*Goal of the exercise*. Could you retype the whole listing word for word and drop the images?

*Given material*.
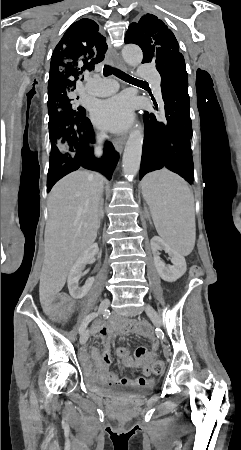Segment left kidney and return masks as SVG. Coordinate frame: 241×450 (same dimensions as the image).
<instances>
[{"mask_svg": "<svg viewBox=\"0 0 241 450\" xmlns=\"http://www.w3.org/2000/svg\"><path fill=\"white\" fill-rule=\"evenodd\" d=\"M150 244L152 254L154 256V264L160 278L165 280V282H176V280H179V278H181V276H183L186 272L185 258L180 256V254H177L175 250H172V248H170L164 240L158 238V236H154ZM158 250H164L166 254H169L173 266H166V264H164L163 260L160 258Z\"/></svg>", "mask_w": 241, "mask_h": 450, "instance_id": "obj_1", "label": "left kidney"}]
</instances>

*Output below*.
Segment left kidney and return masks as SVG. Coordinate frame: 241×450 (same dimensions as the image).
<instances>
[{"mask_svg": "<svg viewBox=\"0 0 241 450\" xmlns=\"http://www.w3.org/2000/svg\"><path fill=\"white\" fill-rule=\"evenodd\" d=\"M150 244L152 254L154 256V264L160 278L165 280V282H176V280H179V278H181V276H183L186 272L185 258L180 256V254H177L175 250H172V248H170L164 240L158 238V236H154ZM158 250H164L166 254H169L173 266H166V264H164L163 260L160 258Z\"/></svg>", "mask_w": 241, "mask_h": 450, "instance_id": "obj_1", "label": "left kidney"}]
</instances>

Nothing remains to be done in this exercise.